Toda objetividade encontra apoio ou resistência na subjetividade. Aqueles que desejam dominar o mundo, para dele fazer um jardim de orgias particulares, precisam fabricar a mentalidade geral que lhes dará suporte e, ao mesmo tempo, conter os impulsos contrários a suas determinações.

O acaso, nesse sentido, não existe. A imagem que destacou o Museu Nacional, no Rio de Janeiro, em chamas, na semana que abre os festejos da "independência" (as aspas são, neste instante, preventivas), é o que se pode nominar "tragédia anunciada". A piromania da "objetividade" no que diz respeito a tudo que não corresponda a lucro fácil e imediato é notória e produtora de históricas catástrofes.

Imagem ilustrativa da imagem Há chamas de esperança?
| Foto: Mauro Pimentel/AFP



A efetivação das subjetividades em nosso país se vê desde sempre convencida a desprezar os valores que não atendam à multiplicação de cifras ou ofereça algo "prático" aos indivíduos e seus interesses imediatos. Economia, emprego, família, escola, religião, tudo gira em torno da ideia de obtenção de vantagem. Sob custódia do neoliberalismo, o mundo cria indivíduos que se tornam "empresas de si", em busca de competências e habilidades que os qualifiquem para a guerra na selva mercantil. A única regra é sobreviver - e muito bem, custe o que custar.

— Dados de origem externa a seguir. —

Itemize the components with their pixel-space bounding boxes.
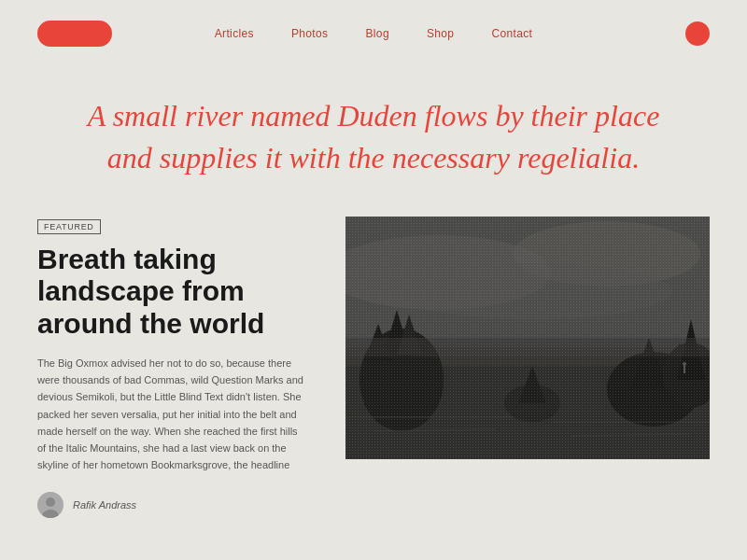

Quando um patrimônio cultural se perde; quando uma escola se fecha; quando um instituto de pesquisa se torna desnecessário; quando um professor é cercado pela sanha dos ignorantes que, tais quais vampiros, sugam o sangue das liberdades democráticas; quando muito pouca gente é capaz de perceber o que se perde entre as chamas que destroem os percursos da história, nada mais tem valor, a não ser o vil metal.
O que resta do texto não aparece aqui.